A Zenoss API client (lower-case "client") is any application that uses the Zenoss API to gain access to Zenoss Cloud. These include:

• Streaming data clients, customized applications, or integrations that use the data receiver service to send entities, metric data points, or events to Zenoss Cloud.

• Customized integrations that use the user management service to create or update user accounts and groups.

• Customized applications or integrations that update or query the policy service, metric dictionary or any other Zenoss Cloud service supported by the Zenoss API.

An API Client (upper-case "Client") is a named object for managing authentication keys for Zenoss API clients (lower-case "client"). You create and manage API Clients on the ADMIN > API Clients page. Users with the Key Administrator role or the Manager role can create API Clients and then create authentication keys that "belong" to an API Client. Each API Client can have up to 200 keys.

You can create an API Client for Streaming Data Ingest API keys or for User Management API keys:

• Streaming Data Ingest API keys enable clients to use all Zenoss API services except the user management service.
• User Management API keys enable clients to use the user management service.

When an API Client is deleted, all of its keys are deleted, and clients using the keys are denied access within 60 seconds. API Client names are included in audit logs when Zenoss API clients update Zenoss Cloud. As a best practice, Zenoss recommends creating one API Client for each separate project or application.

Tips about authentication keys:

• Once created, a key cannot be retrieved. If a key is lost, the only recourse is to delete it and generate a new one.
• Zenoss recommends creating separate keys for individual services, microservices, and functions.
• The roles associated with the creator of a key for a Zenoss API client have no impact on the key's use.
• Keys do not expire when the key creator's account is removed.
• When a key is deleted, clients using the key are denied access within 60 seconds.

Generate a key

Use this procedure to generate an authentication key for a Zenoss API client. To perform it, your account must have the Key Administrator role or the Manager role.

1. Open the ADMIN > API Clients page.

2. Click GENERATE KEY.

   

   Tip

   The API address field displays the API endpoint for your organization.

3. In the Client name field, select an existing API Client or create a new one.

   • When you select an existing API Client, the API type field updates with the name of the API type associated with the API Client.

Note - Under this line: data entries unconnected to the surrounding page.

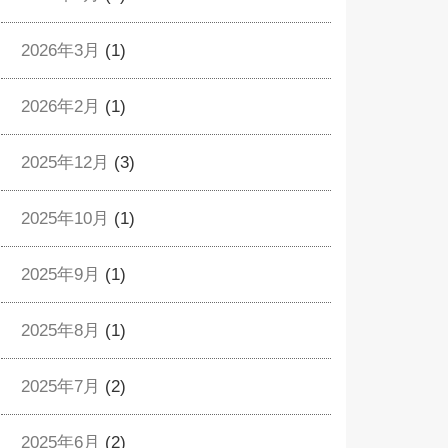
2026年3月
(1)
2026年2月
(1)
2025年12月
(3)
2025年10月
(1)
2025年9月
(1)
2025年8月
(1)
2025年7月
(2)
2025年6月
(2)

   • When you select Create new client, the dialog updates to include controls for specifying a new API Client.

     

     Enter a name and type, and then click SAVE. The dialog updates to remove controls for specifying a new API Client.

4. (Optional) In the Description field, enter text to associate with the key.

5. Click GENERATE KEY.

   The API key field updates with the new authentication key.

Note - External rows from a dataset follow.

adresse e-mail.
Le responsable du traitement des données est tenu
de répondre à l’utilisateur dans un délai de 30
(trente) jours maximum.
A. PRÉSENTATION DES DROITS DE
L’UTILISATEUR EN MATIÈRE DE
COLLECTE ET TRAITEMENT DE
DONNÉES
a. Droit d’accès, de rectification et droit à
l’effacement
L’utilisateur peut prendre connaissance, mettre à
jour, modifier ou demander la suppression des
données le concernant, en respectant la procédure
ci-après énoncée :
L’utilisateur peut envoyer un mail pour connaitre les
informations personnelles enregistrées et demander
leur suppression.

6. Copy the new key, and then save it in a secure storage location or service.

   Note

   Authentication keys cannot be retrieved. If a key is lost, the only recourse is to delete it and generate a new one.

7. Click CLOSE.

Delete an API Client

Use this procedure to delete an API Client and all its keys. To perform it, your account must have the Key Administrator role or the Manager role.

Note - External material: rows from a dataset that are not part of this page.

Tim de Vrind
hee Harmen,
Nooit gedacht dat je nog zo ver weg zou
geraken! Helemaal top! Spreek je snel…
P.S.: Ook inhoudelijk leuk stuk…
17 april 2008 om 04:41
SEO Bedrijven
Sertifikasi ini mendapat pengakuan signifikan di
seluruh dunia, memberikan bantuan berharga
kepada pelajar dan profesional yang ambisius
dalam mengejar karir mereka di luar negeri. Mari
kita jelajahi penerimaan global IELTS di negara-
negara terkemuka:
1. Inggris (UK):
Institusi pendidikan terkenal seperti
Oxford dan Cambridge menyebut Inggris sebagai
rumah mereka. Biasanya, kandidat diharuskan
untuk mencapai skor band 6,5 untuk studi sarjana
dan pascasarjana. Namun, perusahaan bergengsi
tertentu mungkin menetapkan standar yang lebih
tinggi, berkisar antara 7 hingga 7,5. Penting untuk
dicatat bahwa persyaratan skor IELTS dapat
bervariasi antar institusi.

1. Open the ADMIN > API Clients page.

2. Use the table search fields to display the API Client to delete, or just scroll through the table.

3. In the Actions column, click the trash can icon.

4. In the pop-up dialog, click YES, DELETE API CLIENT.

Delete a key

Use this procedure to delete any individual Zenoss Cloud authentication key, for either a Zenoss API client or a Collection Zone API client.

To perform this procedure, your account must have the Key Administrator role or the Manager role. You can always delete keys for Collection Zone API clients that you created; see the Collection Zone key deletion procedure.

1. Open the ADMIN > API Clients page.

2. Use the table search fields to display the API Client with the key to delete, or just scroll through the table.

3. In the Actions column, click the eye icon.

   

4. In the API CLIENT DETAILS panel, click the trash can icon of the key to delete.

5. In the pop-up dialog, click YES, DELETE THE KEY.

Note

When you delete all the keys associated with an API Client for a Collection Zone API client, Zenoss Cloud deletes the API Client as well.